Date: Sun, 1 Jun 2003 14:22:00 +0200
From: Andrea Arcangeli <andrea@suse.de>
To: "Paul E. McKenney" <paulmck@us.ibm.com>
Cc: Ingo Oeser <ingo.oeser@informatik.tu-chemnitz.de>, linux-mm@kvack.org,
       linux-kernel@vger.kernel.org, akpm@digeo.com, hch@infradead.org
Subject: Re: Always passing mm and vma down (was: [RFC][PATCH] Convert do_no_page() to a hook to avoid DFS race)
Message-ID: <20030601122200.GB1455@x30.local>
References: <20030530164150.A26766@us.ibm.com> <20030531104617.J672@nightmaster.csn.tu-chemnitz.de> <20030531234816.GB1408@us.ibm.com>
Mime-Version: 1.0
Content-Type: multipart/mixed; boundary="eRtJSFbw+EEWtPj3"
Content-Disposition: inline
In-Reply-To: <20030531234816.GB1408@us.ibm.com>
User-Agent: Mutt/1.4i
Sender: linux-kernel-owner@vger.kernel.org


--eRtJSFbw+EEWtPj3
Content-Type: text/plain; charset=us-ascii
Content-Disposition: inline

Hi Paul,

On Sat, May 31, 2003 at 04:48:16PM -0700, Paul E. McKenney wrote:
> On Sat, May 31, 2003 at 10:46:18AM +0200, Ingo Oeser wrote:
> > On Fri, May 30, 2003 at 04:41:50PM -0700, Paul E. McKenney wrote:
> > > -struct page *
> > > -ia32_install_shared_page (struct vm_area_struct *vma, unsigned long address, int no_share)
> > > +int
> > > +ia32_install_shared_page (struct mm_struct *mm, struct vm_area_struct *vma, unsigned long address, int write_access, pmd_t *pmd)
> > 
> > Why do we always pass mm and vma down, even if vma->vm_mm
> > contains the mm, where the vma belongs to? Is the connection
> > between a vma and its mm also protected by the mmap_sem?
> > 
> > Is this really necessary or an oversight and we waste a lot of
> > stack in a lot of places?
> > 
> > If we just need it for accounting: We need current->mm, if we
> > need it to locate the next vma relatively to this vma, vma->vm_mm
> > is the one.
> 
> Interesting point.  The original do_no_page() API does this
> as well:
> 
> 	static int
> 	do_no_page(struct mm_struct *mm, struct vm_area_struct *vma,
> 		   unsigned long address, int write_access, pte_t *page_table, pmd_t *pmd)
> 
> As does do_anonymous_page().  I assumed that there were corner
> cases where this one-to-one correspondence did not exist, but
> must confess that I did not go looking for them.
> 
> Or is this a performance issue, avoiding a dereference and
> possible cache miss?

it's a performance microoptimization issue (the stack memory overhead is
not significant), each new parameter to those calls will slowdown the
kernel, especially with the x86 calling convetions it will hurt more
than with other archs.  Jeff did something similar for UML (dunno if he
also can use vma->vm_mm, anyways I #ifdeffed it out enterely for non UML
compiles for exact this reason that I can't slowdown the whole
production host kernel just for the uml compile) then there's also the
additional extern call. So basically the patch would hurt until there
are active users.

But the real question here I guess is: why should a distributed
filesystem need to install the pte by itself?

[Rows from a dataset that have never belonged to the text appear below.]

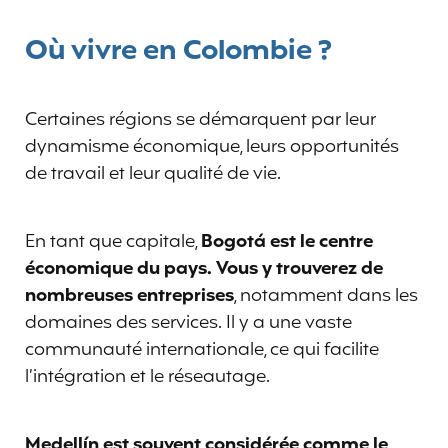
Où vivre en Colombie ?
Certaines régions se démarquent par leur
dynamisme économique, leurs opportunités
de travail et leur qualité de vie.
En tant que capitale,
Bogotá est le centre
économique du pays. Vous y trouverez de
nombreuses entreprises
, notamment dans les
domaines des services. Il y a une vaste
communauté internationale, ce qui facilite
l’intégration et le réseautage.
Medellín est souvent considérée comme le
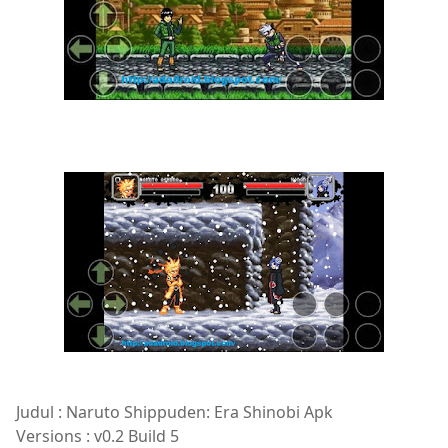
Judul : Naruto Shippuden: Era Shinobi Apk
Versions : v0.2 Build 5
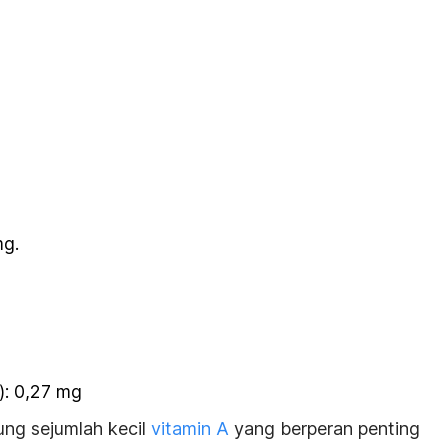
mg.
): 0,27 mg
ung sejumlah kecil
vitamin A
yang berperan penting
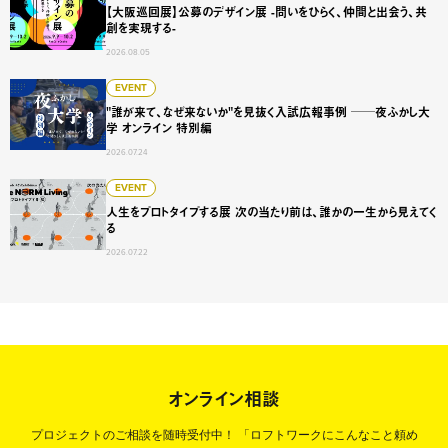
【大阪巡回展】公募のデザイン展 -問いをひらく、仲間と出会う、共
創を実現する-
2026.08.05
"誰が来て、なぜ来ないか"を見抜く入試広報事例 ──夜ふかし
EVENT
"誰が来て、なぜ来ないか"を見抜く入試広報事例 ──夜ふかし大
学 オンライン 特別編
2026.07.24
人生をプロトタイプする展 次の当たり前は、誰かの一生から
EVENT
人生をプロトタイプする展 次の当たり前は、誰かの一生から見えてく
る
2026.07.22
オンライン相談
プロジェクトのご相談を随時受付中！
「ロフトワークにこんなこと頼め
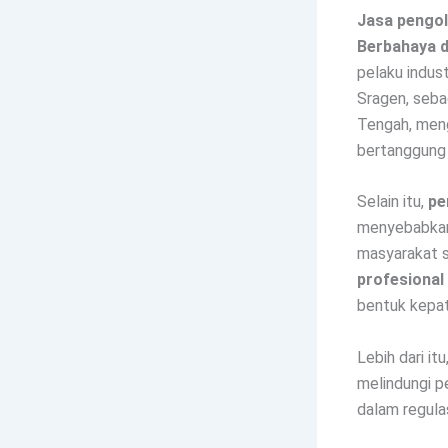
Jasa pengol
Berbahaya d
pelaku indust
Sragen, seba
Tengah, meng
bertanggung 
Selain itu,
pe
menyebabkan 
masyarakat s
profesional 
bentuk kepa
Lebih dari it
melindungi pe
dalam regulas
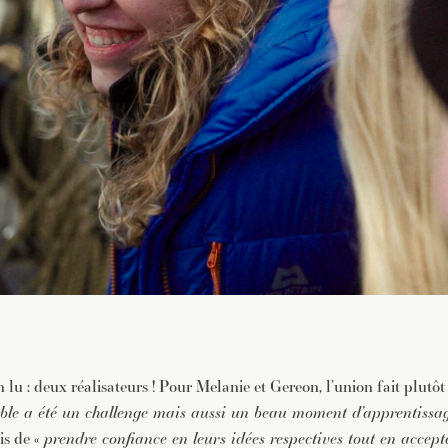
 lu : deux réalisateurs ! Pour Melanie et Gereon, l’union fait plutôt 
ble a été un challenge mais aussi un beau moment d’apprentissa
is de «
prendre confiance en leurs idées respectives tout en accept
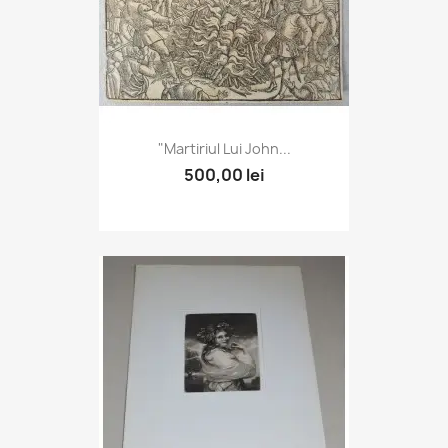
"Martiriul Lui John...
500,00 lei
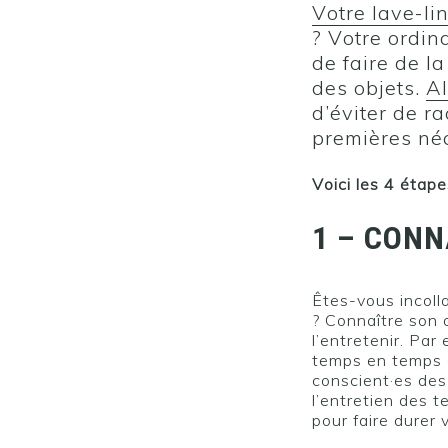
Votre lave-li
? Votre ordin
de faire de l
des objets.
Al
d’éviter de r
premières néc
Voici les 4 étape
1 – CONN
Êtes-vous incolla
? Connaître son 
l’entretenir. Par
temps en temps e
conscient·es des
l’entretien des t
pour faire durer 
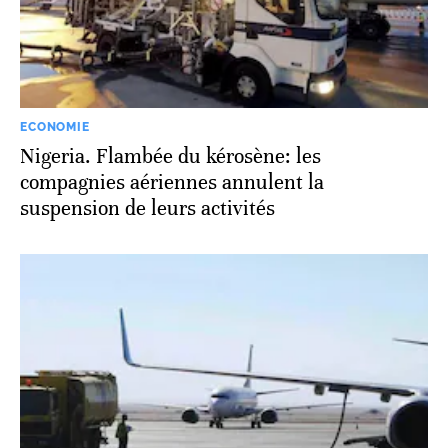
ECONOMIE
Nigeria. Flambée du kérosène: les
compagnies aériennes annulent la
suspension de leurs activités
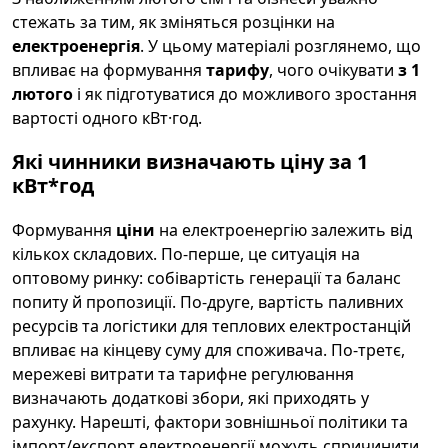
стежать за тим, як зміняться розцінки на
електроенергія
. У цьому матеріалі розглянемо, що
впливає на формування
тарифу
, чого очікувати
з 1
лютого
і як підготуватися до можливого зростання
вартості одного кВт·год.
Які чинники визначають ціну за 1
кВт*год
Формування
ціни
на електроенергію залежить від
кількох складових. По-перше, це ситуація на
оптовому ринку: собівартість генерації та баланс
попиту й пропозиції. По-друге, вартість паливних
ресурсів та логістики для теплових електростанцій
впливає на кінцеву суму для споживача. По-третє,
мережеві витрати та тарифне регулювання
визначають додаткові збори, які приходять у
рахунку. Нарешті, фактори зовнішньої політики та
імпорт/експорт електроенергії можуть спричинити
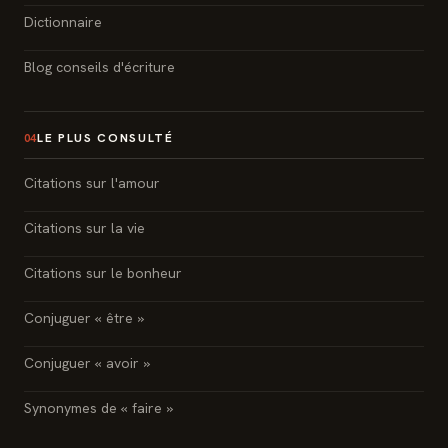
Dictionnaire
Blog conseils d'écriture
LE PLUS CONSULTÉ
04
Citations sur l'amour
Citations sur la vie
Citations sur le bonheur
Conjuguer « être »
Conjuguer « avoir »
Synonymes de « faire »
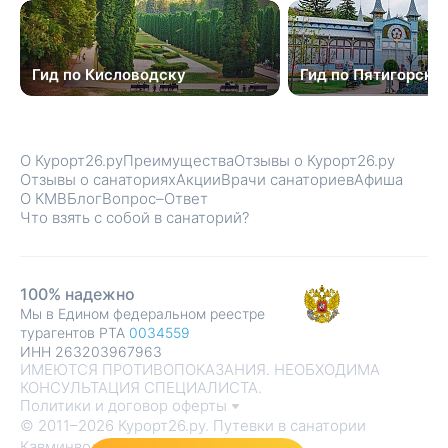
Гид по Кисловодску
Гид по Пятигорску
О Курорт26.ру
Преимущества
Отзывы о Курорт26.ру
Отзывы о санаториях
Акции
Врачи санаториев
Афиша
О КМВ
Блог
Вопрос–Ответ
Что взять с собой в санаторий?
100% надежно
Мы в Едином федеральном реестре
турагентов РТА
0034559
ИНН 263203967963
ИМЕЮТСЯ ПРОТИВОПОКАЗАНИЯ. НЕОБХОДИМА
КОНСУЛЬТАЦИЯ СПЕЦИАЛИСТА.
Политики и договор оферты
© 2011–2026 Курорт26.ру. Путевки в санатории
Кавминвод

The memory coherency with distributed shared memory (i.e. MAP_SHARED
against truncate with MAP_SHARED and truncate running on different boxes
on a DFS) is a generic problem (most of the time using the same
algorithm too), as such  I believe the infrastructure and logics to keep
it coherent could make sense to be a common code functionalty.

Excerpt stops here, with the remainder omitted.